La joven, que parecía haberse arreglado para una cita, se sorprende y casi escupe el café. “Gracias, pero no sé si debería”, dice, medio tímida. “Soy menor de edad, tengo dieciséis”, añade. Acto seguido, el mozo espeta una de esas frases que suelen esgrimir los camareros para librarse de ese tipo de situaciones incómodas, y se retira airoso. La joven, que, a rigor de verdad, no aparentaba ser menor de edad, se da vuelta y les agradece a los “caballeros”, tratándolos de “chicos”. Otro maravilloso eufemismo para definir, por oposición, la realidad.

 

Y todo sigue igual de bien. Ya no es Illa el que habla en mute, es el presidente de Murcia, Fernando López Miras. Y el pibe del buzo verde sigue escribiendo. Y llega el novio, amigo o conocido, de la joven. Y ella le dice, minutos después, que le encanta la canción que suena. Creo que era algo de Aerosmith. Y yo pienso que 'qué bueno que a las nuevas generaciones les guste algo que no sea solo trap y reggaetón'.

 

En otra mesa, otra pareja, que no se miran, que no se hablan, que no riman, que solo tienen ojos para sus móviles. Que es difícil hasta que se vean por casualidad, estando en un café, como en la canción '11 y 6', de Fito Páez. Más allá, un viejo sentado, solo, abrigado hasta la médula, en el único sillón del café, en ese que yo siempre me quiero sentar pero que siempre está ocupado. El viejo, con la mascarilla abandonada sobre el apoyabrazos, duerme sentado, con auriculares puestos.
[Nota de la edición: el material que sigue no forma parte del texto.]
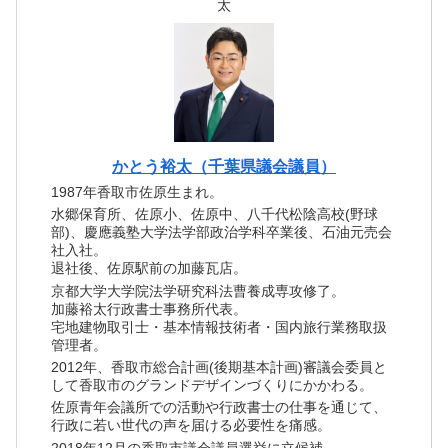
太
かとう裕太（千葉県議会議員）
1987年香取市佐原生まれ。
水郷保育所、佐原小、佐原中、八千代松陰高校(野球
部)、慶應義塾大学法学部政治学科卒業後、石油元売会
社入社。
退社後、佐原駅前の加藤瓦店。
京都大学大学院法学研究科法曹養成専攻修了。
加藤裕太行政書士事務所代表。
宅地建物取引士・基本情報技術者・国内旅行業務取扱
管理者。
2012年、香取市総合計画(後期基本計画)審議会委員と
して香取市のグランドデザインづくりにかかわる。
佐原青年会議所での活動や行政書士の仕事を通じて、
行政に若い世代の声を届ける必要性を痛感。
2018年12月の香取市議会議員選挙に立候補。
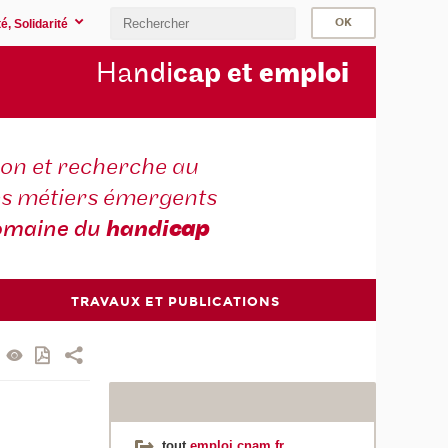
é, Solidarité
Ha
ndi
cap et
emploi
on et recherche au
es métiers émergents
omaine du
handi
cap
TRAVAUX ET PUBLICATIONS
tout
emploi.cnam.fr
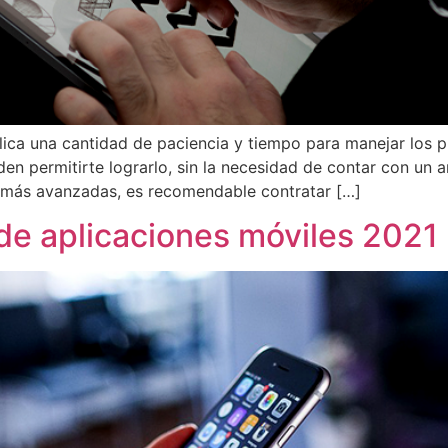
lica una cantidad de paciencia y tiempo para manejar los 
den permitirte lograrlo, sin la necesidad de contar con un 
s más avanzadas, es recomendable contratar […]
de aplicaciones móviles 2021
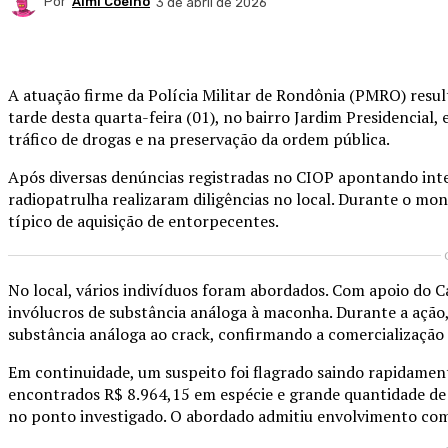
Por
Almi Coelho
3 de abril de 2026
Compartilhado
A atuação firme da Polícia Militar de Rondônia (PMRO) resu
tarde desta quarta-feira (01), no bairro Jardim Presidencia
tráfico de drogas e na preservação da ordem pública.
Após diversas denúncias registradas no CIOP apontando inte
radiopatrulha realizaram diligências no local. Durante o 
típico de aquisição de entorpecentes.
No local, vários indivíduos foram abordados. Com apoio do C
invólucros de substância análoga à maconha. Durante a ação
substância análoga ao crack, confirmando a comercialização
Em continuidade, um suspeito foi flagrado saindo rapidame
encontrados R$ 8.964,15 em espécie e grande quantidade de
no ponto investigado. O abordado admitiu envolvimento com 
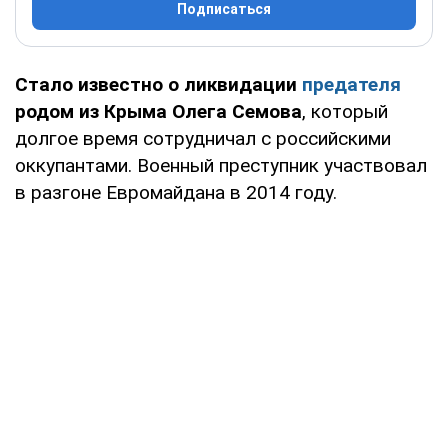
Подписаться
Стало известно о ликвидации
предателя
родом из Крыма Олега Семова
, который
долгое время сотрудничал с российскими
оккупантами. Военный преступник участвовал
в разгоне Евромайдана в 2014 году.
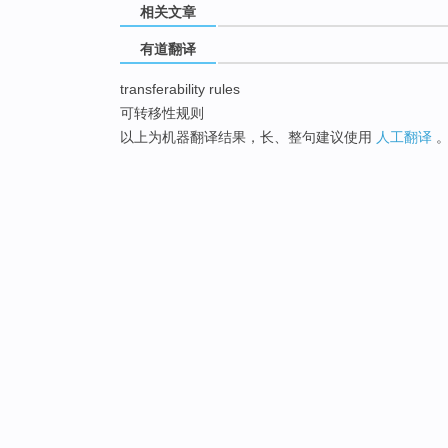
相关文章
有道翻译
transferability rules
可转移性规则
以上为机器翻译结果，长、整句建议使用
人工翻译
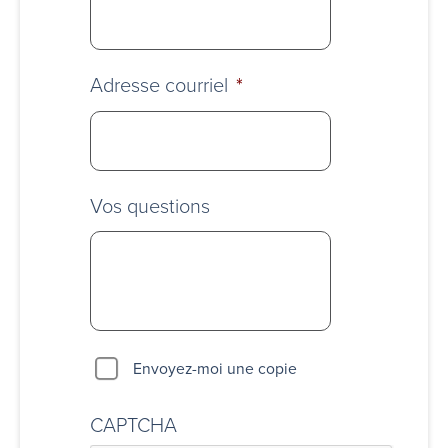
Adresse courriel
*
Vos questions
Envoyez-moi une copie
CAPTCHA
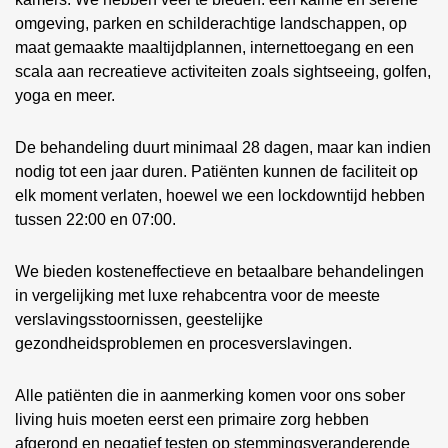
omgeving, parken en schilderachtige landschappen, op
maat gemaakte maaltijdplannen, internettoegang en een
scala aan recreatieve activiteiten zoals sightseeing, golfen,
yoga en meer.
De behandeling duurt minimaal 28 dagen, maar kan indien
nodig tot een jaar duren. Patiënten kunnen de faciliteit op
elk moment verlaten, hoewel we een lockdowntijd hebben
tussen 22:00 en 07:00.
We bieden kosteneffectieve en betaalbare behandelingen
in vergelijking met luxe rehabcentra voor de meeste
verslavingsstoornissen, geestelijke
gezondheidsproblemen en procesverslavingen.
Alle patiënten die in aanmerking komen voor ons sober
living huis moeten eerst een primaire zorg hebben
afgerond en negatief testen op stemmingsveranderende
Como si a toda la situación le faltara todavía una pizca de bizarriedad*.

 

Mientras el viejo duerme, los adultos-jóvenes siguen tomando, gritando, y riendo; la joven menor de edad sigue hablando animadamente con su acompañante; la pareja de los móviles sigue navegando por internet, ajena a cualquier conversación que podrían estar teniendo; el camarero colombiano de Cúcuta va y viene; un par más entra y se sienta a tomar unas cañas; y el pibe de verde sigue escribiendo en su cuaderno, ya con el vaso de agua vacío, como si la velocidad de escritura lo deshidratara.

 

Pero no es así, yo solo tenía un poco de sed. Y todavía estoy dudando si la palabra ‘bizarriedad'*, en realidad, existe.

 

*Sobre bizarriedad. Como pueden apreciar en el título, el uso correcto de la palabra es ‘bizarridad’. Elegí dejar su uso improvisado e incorrecto en el texto para que no perdiera la originalidad del momento. Igualmente, como me suele ocurrir en estas situaciones, recurrí a alguien que de palabras sabe más que yo, y ella tampoco sabía cuál era el sustantivo de ‘bizarro’. Y me mandó a preguntarle a la Fundéu, entiéndase, la Fundación del Español Urgente, “que son los más fiables y mañana tienes la respuesta… ¡y después me la das, claro!”. Y, efectivamente, la Fundéu me contestó al día siguiente que, antes que bizarriedad, “sería más bien bizarridad”. Ahora ya sé, ya sabe la que de palabras sabe más que yo, y ya saben ustedes.